World oil prices move both ways

Published September 7, 2005

LONDON, Sept 6: Oil prices recovered slightly in London on Tuesday after sharp falls in recent days in response to an agreement among industrial powers to release emergency reserves of crude in the wake of Hurricane Katrina.

However the price of New York’s main oil contract fell heavily as US traders aligned themselves with price changes elsewhere while they were absent for a long holiday weekend because of Labour Day in the United States.

New York’s main contract, light sweet crude for delivery in October, dropped by $1.27 to $66.30 per barrel in early dealing from Friday’s closing value.

The price of Brent North Sea crude for October delivery gained 21 cents to $65.06 from Monday’s close. Brent had lost about $3 over Friday and Monday after the International Energy Agency (IEA) said its members would release 60 million barrels of crude products over an initial period of 30 days.

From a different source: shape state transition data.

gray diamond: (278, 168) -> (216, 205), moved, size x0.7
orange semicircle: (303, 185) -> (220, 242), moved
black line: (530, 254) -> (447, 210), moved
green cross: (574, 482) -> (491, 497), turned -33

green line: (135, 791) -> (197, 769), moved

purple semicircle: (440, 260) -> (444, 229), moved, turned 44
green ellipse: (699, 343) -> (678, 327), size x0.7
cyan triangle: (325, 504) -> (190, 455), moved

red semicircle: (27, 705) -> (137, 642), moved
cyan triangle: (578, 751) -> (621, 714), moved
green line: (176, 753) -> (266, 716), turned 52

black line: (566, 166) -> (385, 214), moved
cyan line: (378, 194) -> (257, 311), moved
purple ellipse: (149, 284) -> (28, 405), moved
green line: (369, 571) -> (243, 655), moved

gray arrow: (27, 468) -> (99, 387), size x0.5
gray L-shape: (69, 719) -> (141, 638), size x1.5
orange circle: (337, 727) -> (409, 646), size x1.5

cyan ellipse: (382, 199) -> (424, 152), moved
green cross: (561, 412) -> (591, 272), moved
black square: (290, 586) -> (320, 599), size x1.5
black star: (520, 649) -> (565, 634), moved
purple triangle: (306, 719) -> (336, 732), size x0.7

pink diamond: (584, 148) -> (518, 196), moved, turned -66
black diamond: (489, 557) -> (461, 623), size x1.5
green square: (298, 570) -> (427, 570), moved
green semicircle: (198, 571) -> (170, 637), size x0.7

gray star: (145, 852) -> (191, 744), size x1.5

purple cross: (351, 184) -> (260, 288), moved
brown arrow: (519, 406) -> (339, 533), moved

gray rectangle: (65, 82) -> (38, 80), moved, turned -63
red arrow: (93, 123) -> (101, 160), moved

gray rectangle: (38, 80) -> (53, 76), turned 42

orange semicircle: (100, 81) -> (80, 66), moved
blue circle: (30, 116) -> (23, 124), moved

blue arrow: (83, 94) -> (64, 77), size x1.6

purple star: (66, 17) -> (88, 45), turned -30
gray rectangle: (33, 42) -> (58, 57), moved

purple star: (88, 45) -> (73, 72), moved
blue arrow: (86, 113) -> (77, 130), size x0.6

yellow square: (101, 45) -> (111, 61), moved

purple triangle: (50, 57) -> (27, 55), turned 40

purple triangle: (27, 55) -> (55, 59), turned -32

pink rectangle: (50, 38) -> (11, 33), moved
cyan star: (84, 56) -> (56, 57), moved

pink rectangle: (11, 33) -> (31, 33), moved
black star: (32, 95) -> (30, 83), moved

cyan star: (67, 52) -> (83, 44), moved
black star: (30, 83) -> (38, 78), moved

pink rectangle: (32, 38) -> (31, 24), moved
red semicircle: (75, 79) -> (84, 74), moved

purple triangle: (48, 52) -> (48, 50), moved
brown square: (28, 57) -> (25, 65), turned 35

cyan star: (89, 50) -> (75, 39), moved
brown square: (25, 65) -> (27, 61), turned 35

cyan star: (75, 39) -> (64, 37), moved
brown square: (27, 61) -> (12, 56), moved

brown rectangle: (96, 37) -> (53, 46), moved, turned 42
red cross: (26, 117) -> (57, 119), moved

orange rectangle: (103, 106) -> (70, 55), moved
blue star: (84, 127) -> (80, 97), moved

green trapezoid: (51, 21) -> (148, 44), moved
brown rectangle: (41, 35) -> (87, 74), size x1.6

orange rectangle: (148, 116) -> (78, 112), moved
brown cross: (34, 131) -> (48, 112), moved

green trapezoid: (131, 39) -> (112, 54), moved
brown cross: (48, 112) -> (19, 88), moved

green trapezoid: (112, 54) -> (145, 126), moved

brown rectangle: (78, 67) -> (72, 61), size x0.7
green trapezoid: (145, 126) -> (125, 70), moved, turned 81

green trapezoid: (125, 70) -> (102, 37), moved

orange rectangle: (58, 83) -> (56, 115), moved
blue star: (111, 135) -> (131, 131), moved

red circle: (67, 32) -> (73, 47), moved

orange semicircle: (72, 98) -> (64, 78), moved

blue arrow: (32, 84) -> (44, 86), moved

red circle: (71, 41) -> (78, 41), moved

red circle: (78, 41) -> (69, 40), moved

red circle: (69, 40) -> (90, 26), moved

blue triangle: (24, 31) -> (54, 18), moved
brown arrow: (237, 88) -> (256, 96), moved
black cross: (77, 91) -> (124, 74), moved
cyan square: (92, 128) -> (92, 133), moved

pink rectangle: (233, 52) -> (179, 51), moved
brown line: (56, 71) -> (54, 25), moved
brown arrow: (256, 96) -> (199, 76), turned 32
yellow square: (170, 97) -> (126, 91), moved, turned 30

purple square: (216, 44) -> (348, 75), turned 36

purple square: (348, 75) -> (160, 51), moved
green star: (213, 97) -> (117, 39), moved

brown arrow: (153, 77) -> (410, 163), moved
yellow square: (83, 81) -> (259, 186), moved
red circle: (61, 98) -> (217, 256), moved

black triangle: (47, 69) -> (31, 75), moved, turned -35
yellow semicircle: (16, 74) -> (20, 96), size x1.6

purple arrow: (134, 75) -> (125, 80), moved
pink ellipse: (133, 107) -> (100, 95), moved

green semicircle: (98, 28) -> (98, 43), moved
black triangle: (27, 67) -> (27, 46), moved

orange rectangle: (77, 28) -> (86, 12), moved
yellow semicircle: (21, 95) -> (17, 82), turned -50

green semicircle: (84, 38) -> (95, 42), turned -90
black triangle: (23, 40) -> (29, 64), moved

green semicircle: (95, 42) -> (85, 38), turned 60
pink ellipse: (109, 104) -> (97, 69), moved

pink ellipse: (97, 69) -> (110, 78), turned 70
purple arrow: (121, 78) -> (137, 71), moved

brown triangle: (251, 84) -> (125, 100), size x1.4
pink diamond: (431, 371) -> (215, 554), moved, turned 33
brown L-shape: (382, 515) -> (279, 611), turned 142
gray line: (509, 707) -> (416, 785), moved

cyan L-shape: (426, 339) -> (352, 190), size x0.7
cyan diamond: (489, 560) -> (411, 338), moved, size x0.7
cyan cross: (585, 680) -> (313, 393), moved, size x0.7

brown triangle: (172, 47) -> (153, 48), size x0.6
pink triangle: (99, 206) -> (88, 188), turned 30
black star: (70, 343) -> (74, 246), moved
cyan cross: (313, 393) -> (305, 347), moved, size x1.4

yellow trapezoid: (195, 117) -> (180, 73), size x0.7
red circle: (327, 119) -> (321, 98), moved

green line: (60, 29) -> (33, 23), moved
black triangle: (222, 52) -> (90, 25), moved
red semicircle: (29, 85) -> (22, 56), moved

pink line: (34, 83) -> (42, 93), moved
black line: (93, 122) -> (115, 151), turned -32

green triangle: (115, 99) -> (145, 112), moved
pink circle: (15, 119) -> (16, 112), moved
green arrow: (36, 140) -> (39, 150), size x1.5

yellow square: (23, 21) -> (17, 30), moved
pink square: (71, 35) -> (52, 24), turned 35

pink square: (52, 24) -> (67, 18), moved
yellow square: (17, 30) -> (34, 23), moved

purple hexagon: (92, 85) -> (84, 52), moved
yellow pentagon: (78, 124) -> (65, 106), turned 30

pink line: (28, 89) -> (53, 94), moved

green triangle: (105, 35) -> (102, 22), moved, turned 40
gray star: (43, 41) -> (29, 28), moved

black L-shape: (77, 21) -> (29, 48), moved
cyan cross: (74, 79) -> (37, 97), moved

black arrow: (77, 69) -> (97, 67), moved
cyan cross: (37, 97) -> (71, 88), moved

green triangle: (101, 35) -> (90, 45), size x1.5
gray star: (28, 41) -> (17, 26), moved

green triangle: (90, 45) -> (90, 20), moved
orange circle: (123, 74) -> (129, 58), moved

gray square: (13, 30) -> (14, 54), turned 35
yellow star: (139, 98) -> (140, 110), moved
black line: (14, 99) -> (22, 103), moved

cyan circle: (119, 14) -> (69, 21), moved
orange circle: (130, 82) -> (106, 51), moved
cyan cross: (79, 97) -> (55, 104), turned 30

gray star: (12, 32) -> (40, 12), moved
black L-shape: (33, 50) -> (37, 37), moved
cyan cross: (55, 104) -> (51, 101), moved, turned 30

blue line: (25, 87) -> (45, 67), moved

“New York was on holiday on Monday and we saw the beginning of a sell-off on Friday afternoon after the IEA had announced measures to try and dampen prices by releasing stocks and we’ve seen a continuation of that when the States reopened,” one London trader said.

On Tuesday, Japan said it would release 7.3 million barrels of private sector oil reserves to markets in the coming month, following the IEA’s agreement Friday that aims to ease supply concerns after Katrina severely disrupted oil production in the Gulf of Mexico.

However some analysts believed the IEA’s move would do little to solve supply shortages.

“It is expected that the majority of the supplies will be crude and not desperately needed oil products” such as gasoline and heating oil, Sucden analyst Sam Tilley said.

“Refined oil products showed the sharpest reaction to Hurricane Katrina as 10 per cent of US refining capacity was shut down as a result.”

A view shared by Barclays Capital analyst Kevin Norrish.

“The release of strategic reserves contains a very large component of unneeded crude oil, and does little to directly impact on the actual supply gap of US oil products,” he said.